C) A maioria da população africana e seus descendentes já era livre quando a Lei Áurea foi aprovada, porque vinha obtendo alforrias através de uma multiplicidade de estratégias, desde o período colonial.

A Lei Áurea deve ser entendida dentro de um processo histórico orgânico e marcado por ações ativas por parte dos escravizados, tendo em vista que muitos escravos conseguiam a alforria ou, como em muitos casos, resistiam ao regime por meio da fuga.

3. [UNICENTRO]

“A Lei Áurea era mesmo popular e conferia nova visibilidade à princesa Isabel e à Monarquia. No entanto, politicamente, o Império tinha seus dias contados ao perder o apoio dos fazendeiros do Vale do Paraíba. Apesar do clima de euforia reinante, parecia ser o último ato do teatro imperial. […]. Nos jornais e nas imagens da época, Isabel passa a ser retratada como uma santa a redimir os escravos, que aparecem sempre descalços e ajoelhados, como a rezar e a abençoar a padroeira. Já a princesa surge de pé e ereta, contrastada com a posição curvada e humilde dos ex-escravos, que parecem manter a sua situação – se não mais real, ao menos simbólica. Aos escravos recém-libertos só restaria a resposta servil e subserviente, reconhecedora do tamanho do “presente” recebido. Estava inaugurada uma maneira complicada de lidar com a questão dos direitos civis. Sem a compreensão de que a abolição era resultado de um movimento coletivo, permaneceríamos atados ao complicado jogo das relações pessoais, suas contraprestações e deveres: chave do personalismo e do próprio clientelismo. Nova versão para uma estrutura antiga em que as relações privadas se impõem sobre as esferas públicas de atuação. Como se fôssemos avessos a qualquer associação com a violência, apenas reproduzimos hierarquias que, de tão assentadas, pareciam legitimadas pela própria natureza. Péssima lição de cidadania: a liberdade combinada com humildade e servidão, distante das noções de livre-arbítrio e de responsabilidade individual. ”

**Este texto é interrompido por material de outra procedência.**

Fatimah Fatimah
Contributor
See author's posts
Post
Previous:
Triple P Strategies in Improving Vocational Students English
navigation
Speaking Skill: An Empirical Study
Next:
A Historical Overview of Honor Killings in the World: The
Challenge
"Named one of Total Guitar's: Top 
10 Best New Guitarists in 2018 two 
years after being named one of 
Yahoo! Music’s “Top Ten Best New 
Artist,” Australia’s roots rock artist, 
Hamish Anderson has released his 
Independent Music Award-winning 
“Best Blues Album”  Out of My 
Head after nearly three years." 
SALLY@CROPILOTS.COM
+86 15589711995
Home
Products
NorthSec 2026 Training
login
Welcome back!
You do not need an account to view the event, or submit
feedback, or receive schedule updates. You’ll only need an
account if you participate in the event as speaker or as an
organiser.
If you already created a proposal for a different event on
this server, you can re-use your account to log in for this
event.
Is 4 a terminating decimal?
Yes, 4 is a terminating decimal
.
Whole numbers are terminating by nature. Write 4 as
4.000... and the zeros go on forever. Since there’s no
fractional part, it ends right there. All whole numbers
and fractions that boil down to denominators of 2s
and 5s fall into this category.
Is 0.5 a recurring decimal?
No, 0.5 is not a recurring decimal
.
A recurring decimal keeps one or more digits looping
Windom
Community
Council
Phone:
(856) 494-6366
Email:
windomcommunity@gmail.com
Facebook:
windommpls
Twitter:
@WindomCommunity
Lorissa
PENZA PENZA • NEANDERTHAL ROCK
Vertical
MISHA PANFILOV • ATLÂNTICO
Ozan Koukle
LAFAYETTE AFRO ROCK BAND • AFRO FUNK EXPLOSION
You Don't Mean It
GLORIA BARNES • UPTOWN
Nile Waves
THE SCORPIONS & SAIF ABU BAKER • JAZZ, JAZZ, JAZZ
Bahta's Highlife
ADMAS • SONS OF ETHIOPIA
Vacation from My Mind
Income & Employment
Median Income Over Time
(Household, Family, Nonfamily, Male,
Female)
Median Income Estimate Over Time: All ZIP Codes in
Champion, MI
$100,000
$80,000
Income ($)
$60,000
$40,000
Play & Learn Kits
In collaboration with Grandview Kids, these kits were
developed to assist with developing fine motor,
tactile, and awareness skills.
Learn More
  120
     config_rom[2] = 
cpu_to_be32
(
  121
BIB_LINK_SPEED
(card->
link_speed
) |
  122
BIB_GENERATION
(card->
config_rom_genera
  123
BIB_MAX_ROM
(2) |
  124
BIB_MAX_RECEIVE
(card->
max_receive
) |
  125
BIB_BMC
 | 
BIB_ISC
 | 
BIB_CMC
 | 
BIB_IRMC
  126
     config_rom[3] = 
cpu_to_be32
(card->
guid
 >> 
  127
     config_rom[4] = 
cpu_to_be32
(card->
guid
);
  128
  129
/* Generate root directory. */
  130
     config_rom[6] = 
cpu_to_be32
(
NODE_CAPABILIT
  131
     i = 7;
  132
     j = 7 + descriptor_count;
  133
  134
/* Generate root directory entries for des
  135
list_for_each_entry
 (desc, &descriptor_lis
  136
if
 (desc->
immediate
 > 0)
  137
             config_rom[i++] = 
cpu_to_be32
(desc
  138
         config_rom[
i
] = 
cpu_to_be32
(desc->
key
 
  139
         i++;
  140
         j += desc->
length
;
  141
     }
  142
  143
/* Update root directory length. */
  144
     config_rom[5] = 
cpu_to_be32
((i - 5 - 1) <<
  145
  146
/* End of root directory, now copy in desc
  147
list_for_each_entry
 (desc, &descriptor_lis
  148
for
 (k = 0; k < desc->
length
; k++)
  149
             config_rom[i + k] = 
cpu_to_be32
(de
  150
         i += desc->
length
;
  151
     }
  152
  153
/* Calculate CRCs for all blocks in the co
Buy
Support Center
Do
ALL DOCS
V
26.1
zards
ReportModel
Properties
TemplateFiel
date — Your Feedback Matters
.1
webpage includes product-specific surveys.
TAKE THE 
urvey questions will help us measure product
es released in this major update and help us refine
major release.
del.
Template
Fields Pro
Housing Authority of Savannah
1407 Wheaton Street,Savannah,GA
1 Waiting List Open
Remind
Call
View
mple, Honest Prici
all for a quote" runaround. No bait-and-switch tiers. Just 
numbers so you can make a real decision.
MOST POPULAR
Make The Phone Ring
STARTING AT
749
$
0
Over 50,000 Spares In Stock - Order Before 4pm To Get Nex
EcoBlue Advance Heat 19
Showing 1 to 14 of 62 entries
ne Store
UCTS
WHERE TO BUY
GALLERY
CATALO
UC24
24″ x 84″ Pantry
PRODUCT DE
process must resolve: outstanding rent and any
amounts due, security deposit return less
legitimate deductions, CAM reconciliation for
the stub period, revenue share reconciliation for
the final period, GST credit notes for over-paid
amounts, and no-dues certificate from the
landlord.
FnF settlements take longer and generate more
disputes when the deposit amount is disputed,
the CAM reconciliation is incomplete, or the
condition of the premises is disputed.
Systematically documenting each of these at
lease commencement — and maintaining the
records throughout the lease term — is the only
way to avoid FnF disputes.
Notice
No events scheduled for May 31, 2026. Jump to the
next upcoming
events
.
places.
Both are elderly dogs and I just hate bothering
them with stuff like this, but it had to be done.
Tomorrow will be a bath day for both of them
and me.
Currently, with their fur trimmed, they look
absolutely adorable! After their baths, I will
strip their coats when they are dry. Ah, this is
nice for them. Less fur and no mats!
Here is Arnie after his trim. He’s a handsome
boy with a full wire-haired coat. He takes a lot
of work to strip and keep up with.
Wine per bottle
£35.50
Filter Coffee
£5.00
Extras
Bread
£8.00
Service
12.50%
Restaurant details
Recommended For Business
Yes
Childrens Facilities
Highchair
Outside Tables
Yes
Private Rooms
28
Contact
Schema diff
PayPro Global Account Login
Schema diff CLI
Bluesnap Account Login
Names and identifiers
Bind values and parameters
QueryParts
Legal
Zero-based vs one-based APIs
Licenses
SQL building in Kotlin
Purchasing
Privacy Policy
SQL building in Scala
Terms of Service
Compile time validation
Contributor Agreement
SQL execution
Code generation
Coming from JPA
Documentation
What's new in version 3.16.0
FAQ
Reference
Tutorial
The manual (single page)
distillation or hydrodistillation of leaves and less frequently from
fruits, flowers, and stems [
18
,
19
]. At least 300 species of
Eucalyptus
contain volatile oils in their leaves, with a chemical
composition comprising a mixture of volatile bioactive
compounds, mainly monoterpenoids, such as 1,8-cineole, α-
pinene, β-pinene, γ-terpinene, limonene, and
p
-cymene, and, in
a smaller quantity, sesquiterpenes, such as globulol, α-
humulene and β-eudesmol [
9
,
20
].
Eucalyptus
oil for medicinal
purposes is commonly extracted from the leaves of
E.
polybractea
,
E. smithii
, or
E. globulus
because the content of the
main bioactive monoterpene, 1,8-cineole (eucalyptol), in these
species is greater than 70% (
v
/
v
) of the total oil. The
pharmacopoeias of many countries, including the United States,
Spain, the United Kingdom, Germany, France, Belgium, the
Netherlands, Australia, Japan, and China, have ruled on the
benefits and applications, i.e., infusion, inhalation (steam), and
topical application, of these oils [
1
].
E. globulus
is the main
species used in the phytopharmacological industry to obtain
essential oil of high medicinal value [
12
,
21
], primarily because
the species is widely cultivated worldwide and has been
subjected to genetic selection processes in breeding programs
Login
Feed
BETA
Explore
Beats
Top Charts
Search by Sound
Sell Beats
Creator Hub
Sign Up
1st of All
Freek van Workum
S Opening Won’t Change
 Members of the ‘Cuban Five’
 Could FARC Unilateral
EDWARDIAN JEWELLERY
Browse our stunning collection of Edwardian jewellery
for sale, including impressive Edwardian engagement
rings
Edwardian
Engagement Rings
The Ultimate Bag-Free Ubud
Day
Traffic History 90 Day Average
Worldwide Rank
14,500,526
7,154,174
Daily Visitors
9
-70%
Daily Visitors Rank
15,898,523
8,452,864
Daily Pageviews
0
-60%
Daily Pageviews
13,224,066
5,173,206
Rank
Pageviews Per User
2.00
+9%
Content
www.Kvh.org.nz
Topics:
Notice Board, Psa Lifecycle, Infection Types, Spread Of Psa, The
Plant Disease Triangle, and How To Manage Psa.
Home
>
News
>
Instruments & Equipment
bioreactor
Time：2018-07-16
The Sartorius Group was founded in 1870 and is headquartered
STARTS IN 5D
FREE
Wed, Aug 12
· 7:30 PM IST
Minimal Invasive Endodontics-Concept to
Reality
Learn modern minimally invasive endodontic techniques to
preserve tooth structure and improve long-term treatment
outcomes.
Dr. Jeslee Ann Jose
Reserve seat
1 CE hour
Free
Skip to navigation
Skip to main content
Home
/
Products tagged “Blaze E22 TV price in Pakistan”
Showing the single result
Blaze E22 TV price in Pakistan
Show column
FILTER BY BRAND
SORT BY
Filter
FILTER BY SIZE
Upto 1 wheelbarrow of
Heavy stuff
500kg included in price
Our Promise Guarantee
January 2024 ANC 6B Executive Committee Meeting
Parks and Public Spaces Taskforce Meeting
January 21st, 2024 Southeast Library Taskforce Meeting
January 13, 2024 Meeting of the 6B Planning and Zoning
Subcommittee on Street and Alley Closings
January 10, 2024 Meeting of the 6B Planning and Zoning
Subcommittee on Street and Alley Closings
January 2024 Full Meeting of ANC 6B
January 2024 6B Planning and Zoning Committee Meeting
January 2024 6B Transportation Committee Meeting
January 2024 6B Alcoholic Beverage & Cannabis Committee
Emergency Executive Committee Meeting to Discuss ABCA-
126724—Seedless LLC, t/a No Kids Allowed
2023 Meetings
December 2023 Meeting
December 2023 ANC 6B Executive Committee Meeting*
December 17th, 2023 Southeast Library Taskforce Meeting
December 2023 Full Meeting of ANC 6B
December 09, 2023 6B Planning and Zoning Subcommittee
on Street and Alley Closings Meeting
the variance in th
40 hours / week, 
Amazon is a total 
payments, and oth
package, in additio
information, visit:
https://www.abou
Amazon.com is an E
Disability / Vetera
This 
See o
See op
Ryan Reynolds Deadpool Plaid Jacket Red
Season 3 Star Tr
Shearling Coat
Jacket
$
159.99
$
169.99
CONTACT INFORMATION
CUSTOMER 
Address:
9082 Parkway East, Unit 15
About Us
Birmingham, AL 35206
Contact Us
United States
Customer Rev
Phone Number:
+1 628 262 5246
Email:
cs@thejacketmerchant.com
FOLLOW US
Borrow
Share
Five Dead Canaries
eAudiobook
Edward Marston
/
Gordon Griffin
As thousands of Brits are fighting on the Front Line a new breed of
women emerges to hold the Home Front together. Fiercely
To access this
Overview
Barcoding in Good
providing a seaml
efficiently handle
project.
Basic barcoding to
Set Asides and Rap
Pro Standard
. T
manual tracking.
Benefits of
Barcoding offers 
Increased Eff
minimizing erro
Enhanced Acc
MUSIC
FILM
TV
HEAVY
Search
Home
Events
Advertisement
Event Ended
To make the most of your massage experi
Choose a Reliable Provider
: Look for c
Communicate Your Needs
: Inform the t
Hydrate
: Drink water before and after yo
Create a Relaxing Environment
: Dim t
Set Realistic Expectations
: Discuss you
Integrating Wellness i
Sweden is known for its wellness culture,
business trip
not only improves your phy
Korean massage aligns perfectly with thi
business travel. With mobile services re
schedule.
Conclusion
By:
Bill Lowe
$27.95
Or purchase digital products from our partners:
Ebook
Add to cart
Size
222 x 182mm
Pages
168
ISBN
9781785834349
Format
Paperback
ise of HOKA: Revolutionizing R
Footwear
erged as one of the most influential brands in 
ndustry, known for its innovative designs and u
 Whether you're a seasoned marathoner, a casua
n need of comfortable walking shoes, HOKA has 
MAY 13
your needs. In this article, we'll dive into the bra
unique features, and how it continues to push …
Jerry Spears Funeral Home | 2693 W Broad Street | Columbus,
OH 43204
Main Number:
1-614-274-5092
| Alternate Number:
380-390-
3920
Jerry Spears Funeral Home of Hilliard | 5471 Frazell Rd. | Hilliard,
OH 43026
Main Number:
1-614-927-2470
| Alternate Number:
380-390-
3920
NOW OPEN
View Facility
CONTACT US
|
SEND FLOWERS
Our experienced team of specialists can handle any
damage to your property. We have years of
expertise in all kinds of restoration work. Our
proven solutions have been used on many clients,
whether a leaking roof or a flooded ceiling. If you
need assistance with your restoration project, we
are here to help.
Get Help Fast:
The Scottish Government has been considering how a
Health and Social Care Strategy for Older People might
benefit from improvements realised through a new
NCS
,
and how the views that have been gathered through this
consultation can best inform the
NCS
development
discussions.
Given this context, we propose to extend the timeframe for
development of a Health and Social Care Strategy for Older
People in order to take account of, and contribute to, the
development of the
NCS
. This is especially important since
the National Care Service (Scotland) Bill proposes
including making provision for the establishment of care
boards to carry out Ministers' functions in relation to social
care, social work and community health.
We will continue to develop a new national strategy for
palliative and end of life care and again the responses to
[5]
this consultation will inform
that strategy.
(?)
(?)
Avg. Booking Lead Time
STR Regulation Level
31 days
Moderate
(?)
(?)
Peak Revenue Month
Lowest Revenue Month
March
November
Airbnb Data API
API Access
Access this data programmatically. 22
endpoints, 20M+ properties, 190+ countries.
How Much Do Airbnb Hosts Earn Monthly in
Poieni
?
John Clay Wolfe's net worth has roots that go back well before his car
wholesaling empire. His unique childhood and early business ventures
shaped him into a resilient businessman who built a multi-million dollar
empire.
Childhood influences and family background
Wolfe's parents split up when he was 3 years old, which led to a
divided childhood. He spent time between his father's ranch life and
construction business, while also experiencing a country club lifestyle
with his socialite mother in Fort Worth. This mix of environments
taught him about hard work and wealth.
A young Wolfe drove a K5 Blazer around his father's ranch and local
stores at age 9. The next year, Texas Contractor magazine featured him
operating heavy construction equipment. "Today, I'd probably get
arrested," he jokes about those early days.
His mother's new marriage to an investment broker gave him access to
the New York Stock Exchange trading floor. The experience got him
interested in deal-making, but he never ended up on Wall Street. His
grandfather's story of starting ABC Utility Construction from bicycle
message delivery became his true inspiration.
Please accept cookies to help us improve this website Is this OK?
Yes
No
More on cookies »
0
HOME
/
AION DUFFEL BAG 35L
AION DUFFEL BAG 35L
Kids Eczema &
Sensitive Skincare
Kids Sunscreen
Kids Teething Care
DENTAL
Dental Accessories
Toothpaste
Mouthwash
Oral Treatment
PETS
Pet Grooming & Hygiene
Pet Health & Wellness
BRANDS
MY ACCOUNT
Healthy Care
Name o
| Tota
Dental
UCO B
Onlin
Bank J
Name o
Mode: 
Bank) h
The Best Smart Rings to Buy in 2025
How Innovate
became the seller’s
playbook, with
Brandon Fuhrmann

SCHWARCZ, Lilia. Abolição como Dádiva. In: FIGUEIREDO, Luciano (org.) A Era da Escravidão. Rio de Janeiro: Sabin, 2009, p. 88-90.

A respeito da Lei Áurea é correto afirmar

A) Além da liberdade, foi concedida para cada ex-escravizado uma gleba de terras para que pudesse trabalhar e manter sua família.
B) Foi estipulada uma indenização individual de um conto de réis para cada ex-escravizado a título de indenização pelo seu trabalho compulsório anterior.
C) A lei estipulou um sistema jurídico que punia como crime contra a humanidade qualquer forma de exploração e preconceito.
D) A Abolição da escravidão proporcionou, ao Imperador Pedro II, maior apoio dos cafeicultores e, dessa forma, protelou a Proclamação da República.
E) A assinatura da Lei Áurea não significou o fim do preconceito racial e não propiciou acesso à terra ou a qualquer outra forma de indenização às populações libertas.

E) A assinatura da Lei Áurea não significou o fim do preconceito racial e não propiciou acesso à terra ou a qualquer outra forma de indenização às populações libertas.

A Lei Áurea decreta e formaliza a libertação dos escravizados, porém não efetiva isso na vivencia social.